The Enigma of User Input

Another fun and unexpected thing we can deal with is the user’s inputs. Your users will always surprise you with their inputs and the ways they will use your application. A good way to simulate your users’ interactions with your application is putting your cat on your keyboard and seeing what happens.

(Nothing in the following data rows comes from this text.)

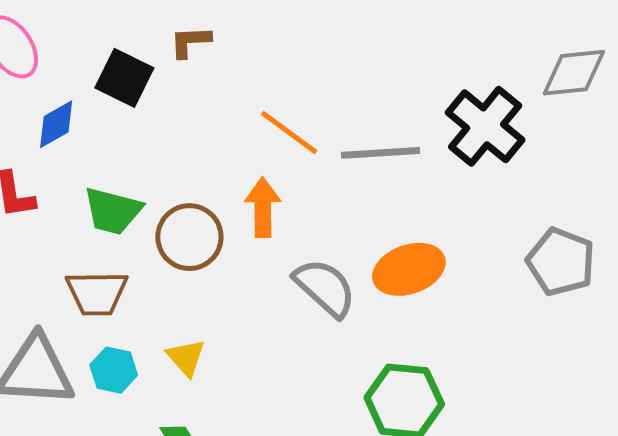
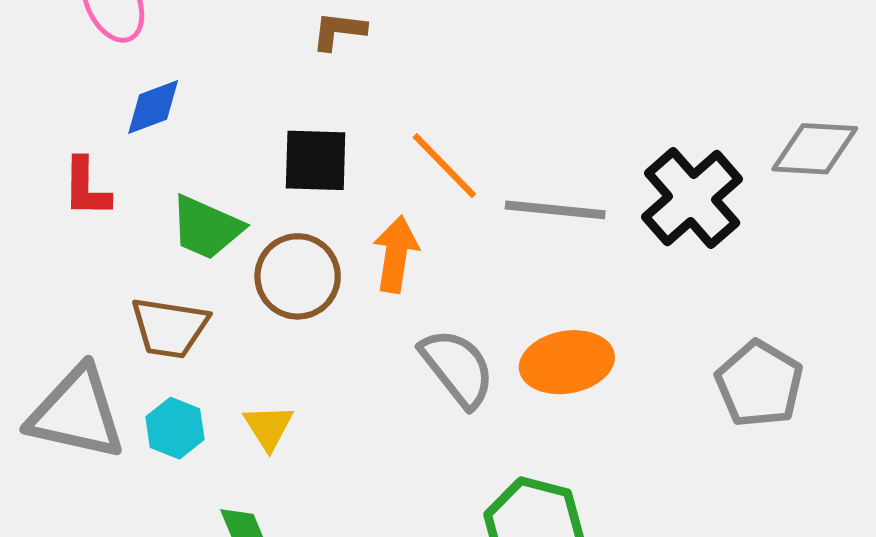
black square: (124, 78) -> (316, 160), moved, turned -34

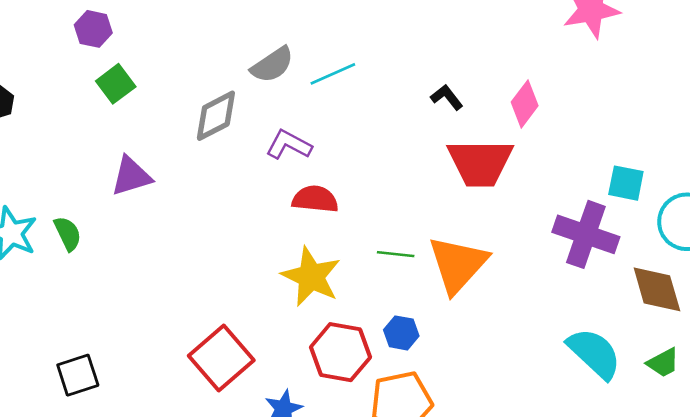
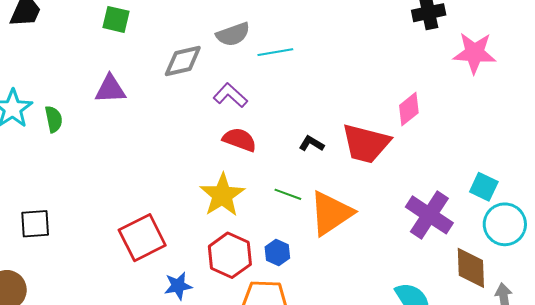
green square: (116, 84) -> (116, 19), turned 36
black L-shape: (447, 97) -> (312, 144), moved, turned -35
cyan square: (626, 183) -> (484, 187), moved

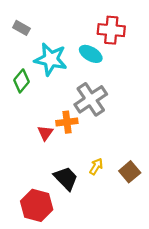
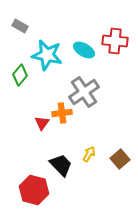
red cross: (111, 30) -> (115, 41), moved

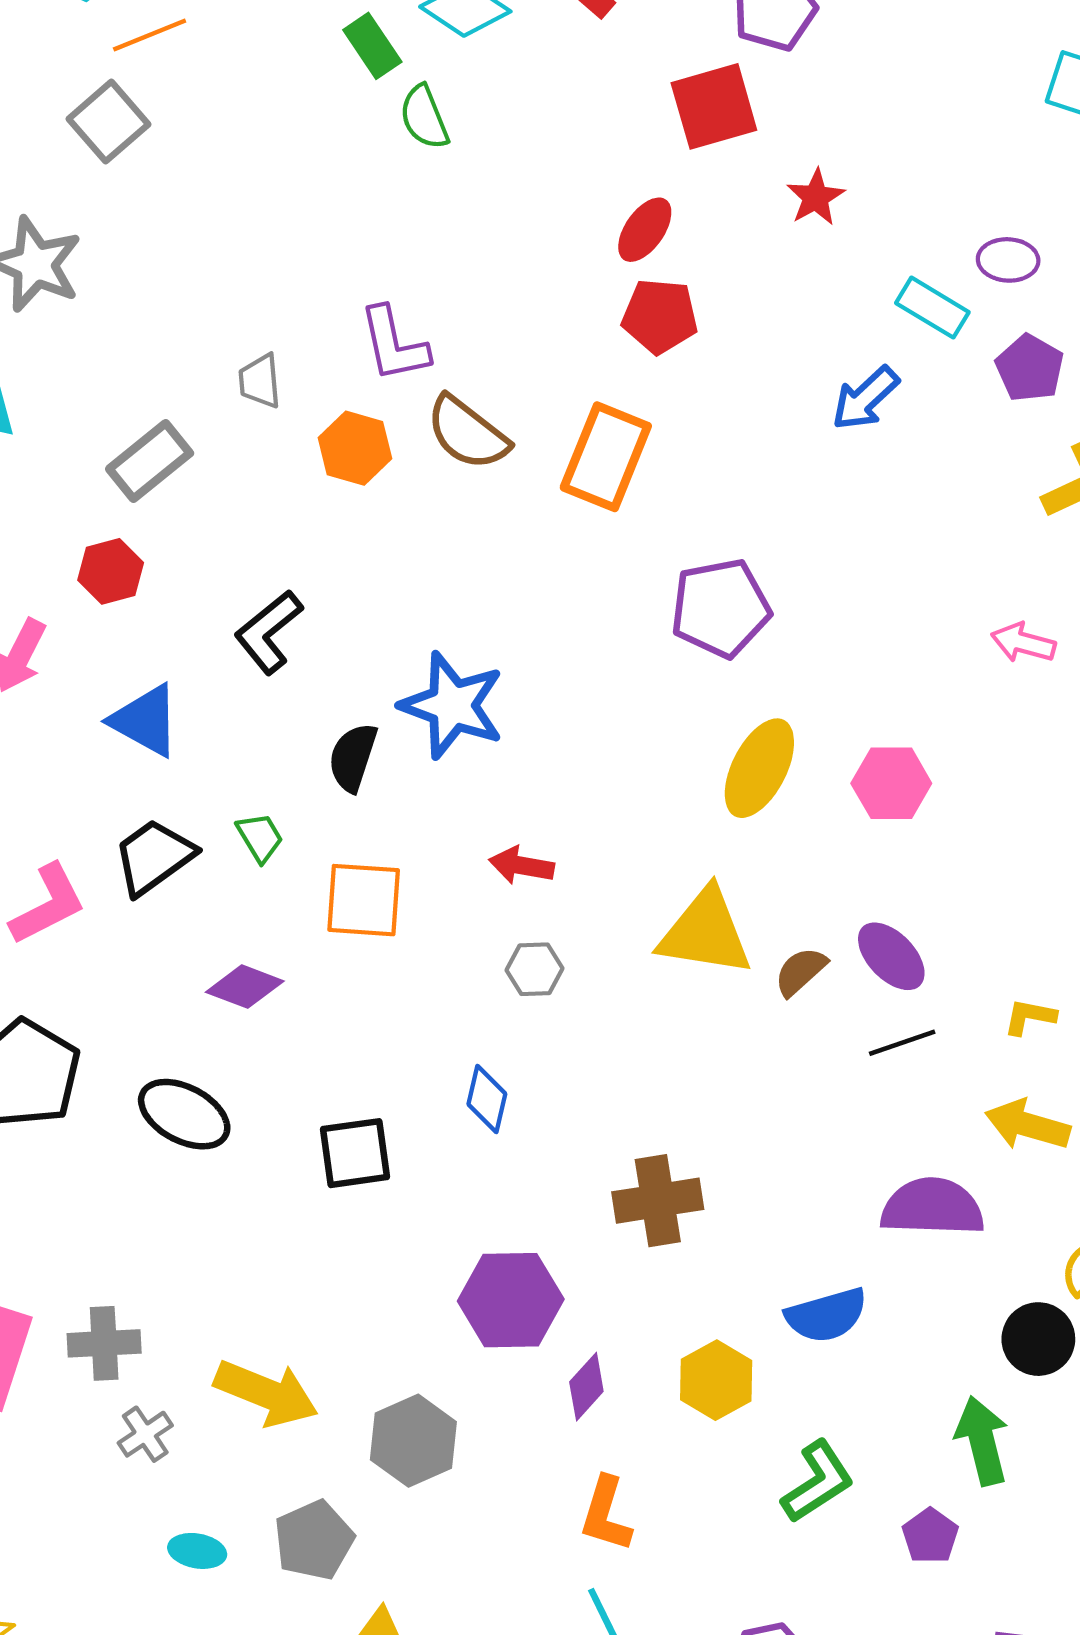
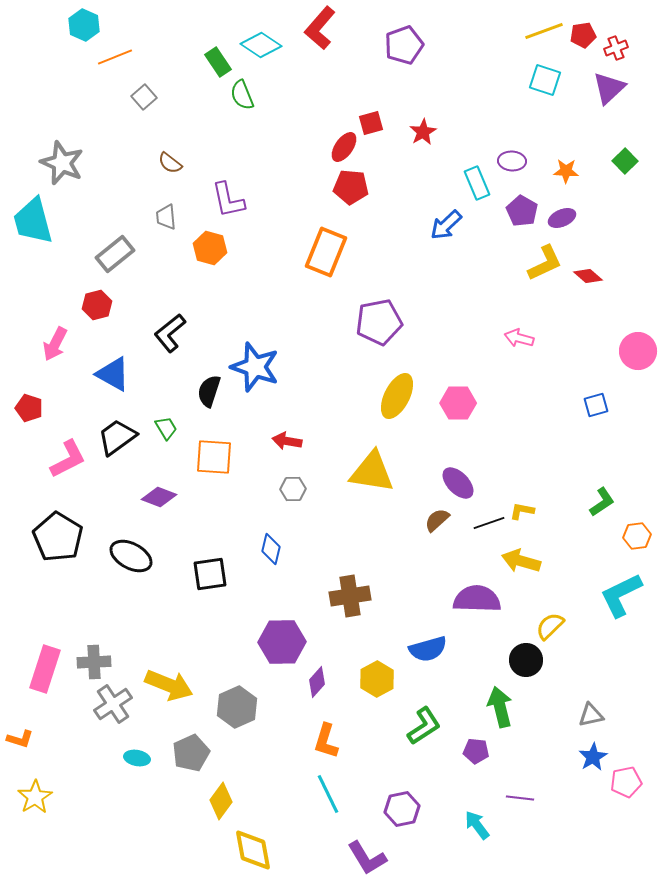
red square: (714, 106) -> (371, 123), moved, size x0.6
gray square: (108, 122) -> (144, 97), moved, size x0.7
cyan rectangle: (932, 308) -> (477, 183), turned 36
brown semicircle: (467, 433) -> (170, 163), moved, size x0.6
brown semicircle: (800, 971) -> (437, 520), moved
black line: (902, 1043) -> (489, 523), moved
gray cross: (145, 1434) -> (113, 704), size x1.5
purple pentagon: (930, 1536) -> (476, 751), turned -30

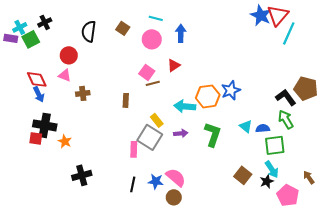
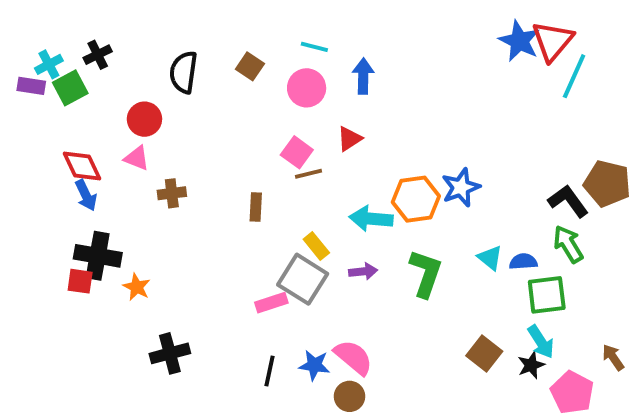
pink rectangle: (134, 149) -> (271, 303), turned 70

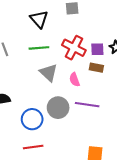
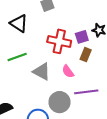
green line: (39, 48) -> (17, 57), moved
brown rectangle: (96, 68) -> (86, 55), turned -64

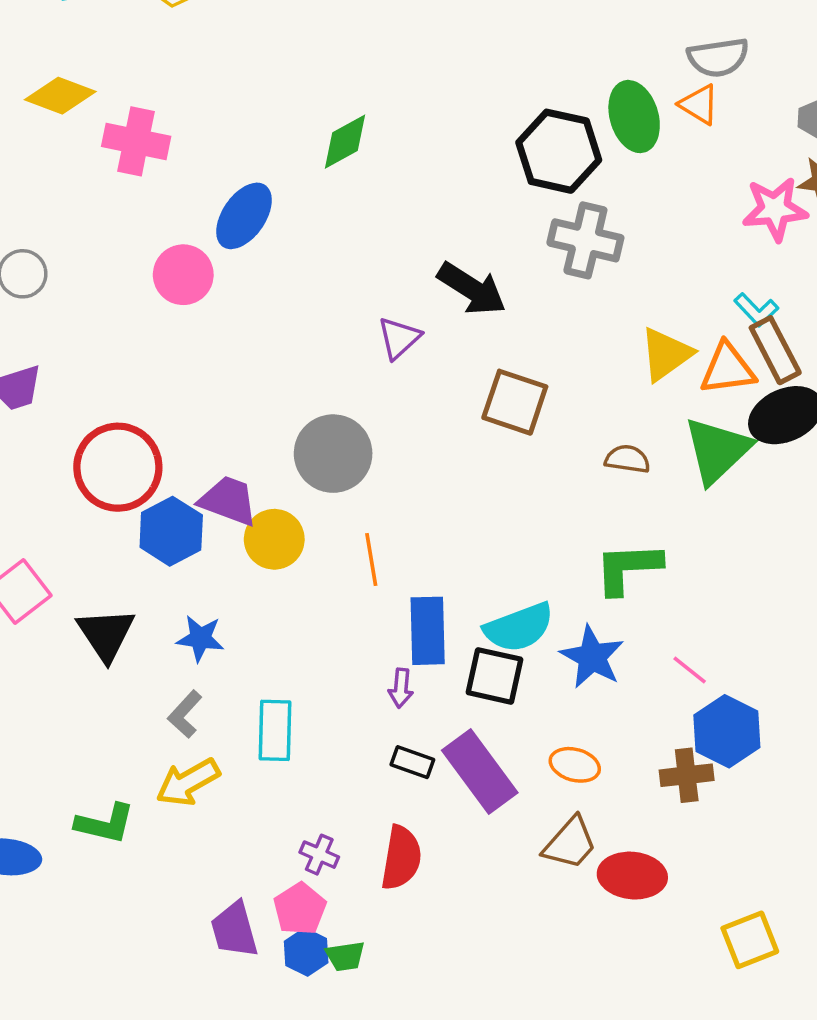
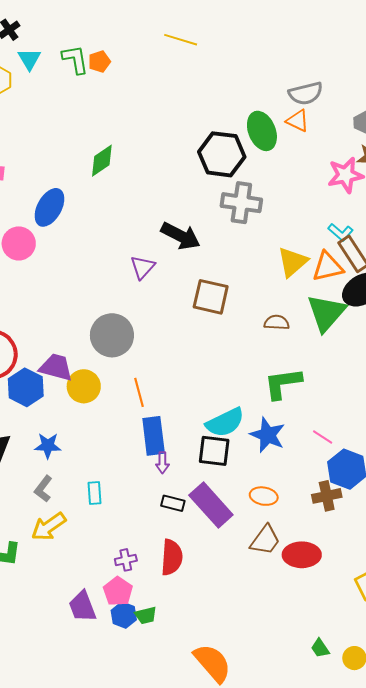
blue rectangle: (428, 631) -> (154, 436), moved
cyan rectangle: (275, 730) -> (94, 493), size x0.7
purple cross: (319, 855) -> (126, 560), turned -30

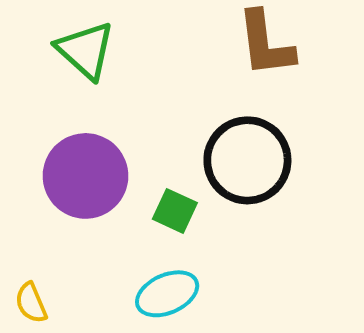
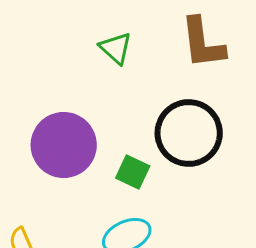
green triangle: (85, 50) -> (116, 48), moved, size x0.7

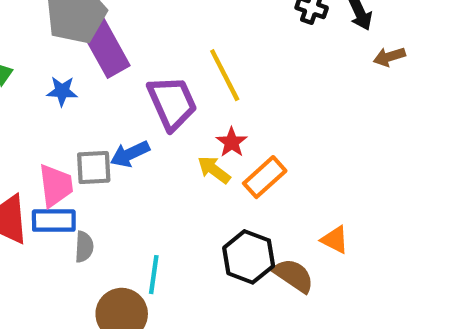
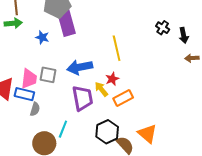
purple trapezoid: (172, 103) -> (83, 98), moved
blue arrow: (130, 154) -> (80, 67), moved, size x1.4
orange triangle: (335, 240) -> (147, 134), size x1.5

Let’s look at a simple function that accepts a string representing a user’s age, coming directly from a form without any sanitization:

function updateAge(userInput: string): string {
  const age = parseInt(userInput);
  return `You are ${age} years old`;
}

The above is, of course, pure madness. Consider the following inputs:

updateAge("-9");
updateAge("100000");
updateAge("old");
updateAge("");

Let’s improve it:

function updateAge(userInput: string): Result<string, UpdateAgeError> {
  const age = parseInt(ageInput);
  if (isNaN(age)) {
    return Err(new UpdateAgeNotNumberError(age));
  } else if (age <= 0) {
    return Err(new UpdateAgeTooYoungError(age));
  } else if (age > 120) {
    return Err(new UpdateAgeTooOldError(age));
  }
  return Ok(`You are ${age} years old.`);
}

Embrace the Chaos

Thinking about those error and edge cases makes us better developers, and helps us avoid those calls to put out fires when things go wrong. Always keep a curious and experimental mindset, and look for those pitfalls.

Using the Result pattern is a huge asset to you and your team, and will elevate your error handling throughout your whole stack.

Tools such as static type checking and linters are amazing, but they are no replacement for critical thinking. Before shipping your code, I advise you to stop, take a broad look at what you’re doing, and ask yourself: “what could possibly go wrong here?”. Writing meaningful tests can often shed light on those edge cases you’ve missed.